When these two forces began clamoring, Christians felt attacked. They doubled down defending the fundamentals of their faith:
*Inerrancy of Scripture
*Literal interpretations of miracles, creation, virgin birth of Christ, the resurrection, etc.
*Belief in the Second Coming of Christ
*The Atonement of Christ
The fundamentals of the faith were put together in a 12-volume set of essays originally called, The Fundamentals. Something often lost is that these volumes were put out by the Presbyterian Church.
Things have gotten more confusing since then! The Presbyterian angle has all but died off, but still exists. There is a dispensational wing of fundamentalism fostered by Lewis Sperry Chafer through Dallas Seminary. A more evangelistic, not quite as theologically rigorous, branch spawned by DL Moody and Moody Bible Institute.

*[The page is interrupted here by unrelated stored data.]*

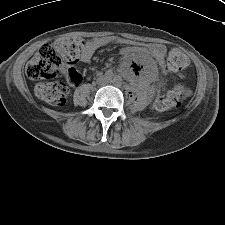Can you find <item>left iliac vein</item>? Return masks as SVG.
Instances as JSON below:
<instances>
[{
	"label": "left iliac vein",
	"instance_id": "left-iliac-vein-1",
	"mask_svg": "<svg viewBox=\"0 0 225 225\" xmlns=\"http://www.w3.org/2000/svg\"><path fill=\"white\" fill-rule=\"evenodd\" d=\"M108 82H112L111 80H109ZM116 83H119L120 81L115 80Z\"/></svg>",
	"mask_w": 225,
	"mask_h": 225
}]
</instances>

Northwestern College, now called University of Northwestern in St. Paul (where I just dropped off my daughter last weekend to begin her freshman year), had a prominent part in early 20th century fundamentalism. William Bell Riley traveled the nation forming a group of fundamentalist churches called the World Christian Fundamentals Association. It eventually faded away and supplanted by such groups as the Independent Fundamentalist Churches of America.

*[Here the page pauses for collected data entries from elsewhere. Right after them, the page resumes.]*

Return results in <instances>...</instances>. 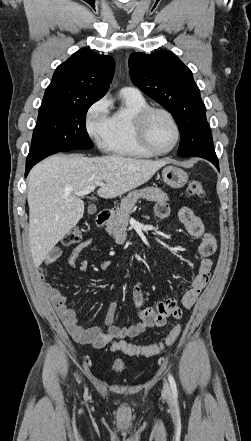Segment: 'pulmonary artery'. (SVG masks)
Instances as JSON below:
<instances>
[{
  "instance_id": "pulmonary-artery-1",
  "label": "pulmonary artery",
  "mask_w": 251,
  "mask_h": 441,
  "mask_svg": "<svg viewBox=\"0 0 251 441\" xmlns=\"http://www.w3.org/2000/svg\"><path fill=\"white\" fill-rule=\"evenodd\" d=\"M122 90H133V91H138L136 88L134 87H124Z\"/></svg>"
}]
</instances>
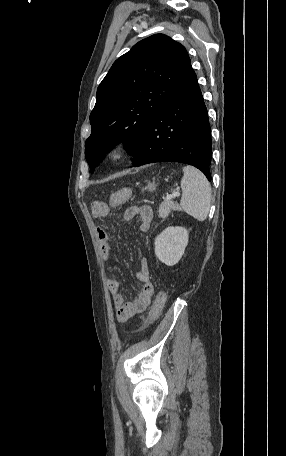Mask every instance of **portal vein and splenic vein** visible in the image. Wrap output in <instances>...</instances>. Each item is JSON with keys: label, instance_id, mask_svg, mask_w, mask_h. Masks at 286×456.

It is now embarrassing for most to be called a fundamentalist. Most will deny the name and few will point out, let alone celebrate, their fundamentalist past (I also went to Northwestern College and never knew of its role in fundamentalism even though I worked in Riley Hall for four years!).
Although some of the fundamentalist methods are hokey today, their intent was good. They attempted to defend what they believed against secular, modernist, liberal attacks.
Paranoid? Maybe, but history has shown they had a point. Don’t be afraid to learn Church History. It’s fascinating to see how all these things work together as Christians make their way through history.